「わからない」から始まる対話。

「私にあなたのことはわからない」
この前提に立って対話を始めることが大切だなぁと思う。

先日、ある女の子へのインタビューにて。
彼女の生い立ちから今に至るまでの話を聞く中で、彼女はこう言った。
「日々の生活を丁寧に生きたい」

「日々の生活を丁寧に」というのは、私の生活のテーマでもある。
「それわかるなぁ」とその場で私は言った。
なので、その言葉については、インタビューではあまり深追いはしなかった。

しかし、インタビューのテープ起こしをしていて、ふと思った。
彼女は何でそう思ったんだろう?

彼女の生い立ちや性格から、その結論に至ることは予測がつくが、それはあくまで予測でしかない。

「日々の生活を丁寧に」という、最終的に行き着いた言葉は同じでも、そこに至るまでのプロセスや、そもそもその言葉の意味合いというのは、人それぞれ違う。
ある人は、激務で身体を壊した末にそこに気づいたのかもしれないし、ある人は、ランニング等日々の地道な取り組みから、そう思うのかもしれない。
また「日々の生活を丁寧に」という言葉の意味合いも、「毎日自炊をすること」を丁寧とする人もいれば、「Yシャツにアイロンを丁寧にかけること」を丁寧とする人もいる。

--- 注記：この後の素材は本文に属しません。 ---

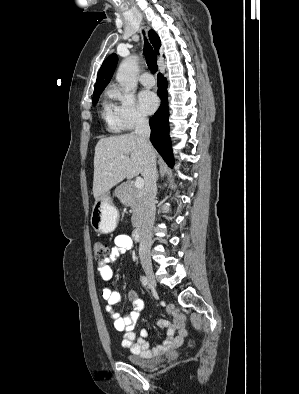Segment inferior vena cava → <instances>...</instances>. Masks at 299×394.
<instances>
[{
  "instance_id": "obj_1",
  "label": "inferior vena cava",
  "mask_w": 299,
  "mask_h": 394,
  "mask_svg": "<svg viewBox=\"0 0 299 394\" xmlns=\"http://www.w3.org/2000/svg\"><path fill=\"white\" fill-rule=\"evenodd\" d=\"M134 134L138 137L145 156L144 166V220L141 230L139 256L142 264H151L150 249L152 243V228L155 219L156 186V158L153 147L149 141L150 127L143 115H137Z\"/></svg>"
}]
</instances>
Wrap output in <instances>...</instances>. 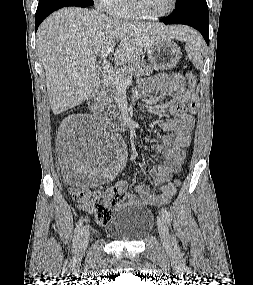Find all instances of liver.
Segmentation results:
<instances>
[{
	"label": "liver",
	"instance_id": "6515ba94",
	"mask_svg": "<svg viewBox=\"0 0 253 285\" xmlns=\"http://www.w3.org/2000/svg\"><path fill=\"white\" fill-rule=\"evenodd\" d=\"M192 31L182 26L119 21L96 10L59 9L37 32L53 113L58 115L88 99L99 81L96 56L102 57L111 45L119 42L114 62L124 65L137 61L155 43L185 41Z\"/></svg>",
	"mask_w": 253,
	"mask_h": 285
}]
</instances>
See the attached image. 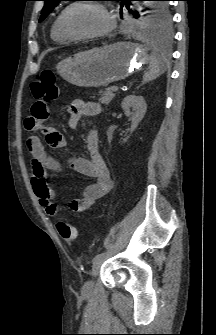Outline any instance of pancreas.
Here are the masks:
<instances>
[{
    "label": "pancreas",
    "mask_w": 216,
    "mask_h": 335,
    "mask_svg": "<svg viewBox=\"0 0 216 335\" xmlns=\"http://www.w3.org/2000/svg\"><path fill=\"white\" fill-rule=\"evenodd\" d=\"M100 95L99 102L104 105L109 104L115 97V94L113 93V87L106 88L105 91L100 92Z\"/></svg>",
    "instance_id": "cf45deb5"
}]
</instances>
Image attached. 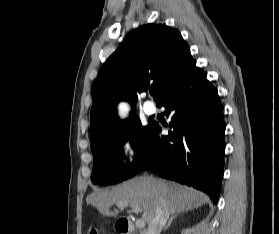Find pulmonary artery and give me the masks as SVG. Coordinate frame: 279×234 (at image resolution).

彼女がそこに行き着いたプロセスや、彼女なりのその言葉の定義は、彼女にしかわからない。
私はそのストーリーを、インタビューで聞くべきだったのだ。

根底にある想いや価値観が似通った人と話していると、あたかもその人のことを理解したように思い込みがちである。
しかし、他人を100%理解することなんてできない。

「あなたのことはわからない。」この前提から対話を始めることが大事。
「わからない。でも、だからこそ、知りたい」この好奇心を大切にして、今後いろんな人にインタビューをしていきたいなぁと思う。